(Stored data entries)
□ □ □ □
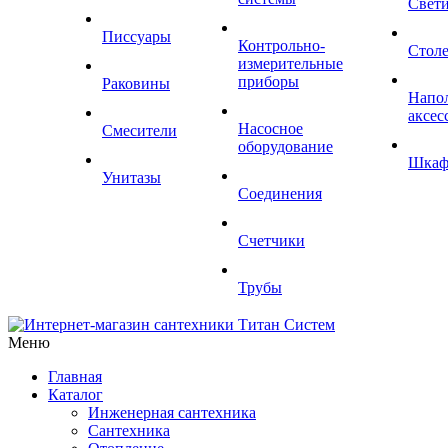
Свет
Писсуары
Контрольно-
Стол
измерительные
приборы
Раковины
Напо
аксес
Насосное
Смесители
оборудование
Шка
Унитазы
Соединения
Счетчики
Трубы
Меню
Главная
Каталог
Инженерная сантехника
Сантехника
□ □ □ □
**TASK TO COMPLETE**.
Only the entries themselves should be output, word for word, with all pictures omitted.

**REPLY TO THE EXERCISE**.
Свет
Писсуары
Контрольно-
Стол
измерительные
приборы
Раковины
Напо
аксес
Насосное
Смесители
оборудование
Шка
Унитазы
Соединения
Счетчики
Трубы
Меню
Главная
Каталог
Инженерная сантехника
Сантехника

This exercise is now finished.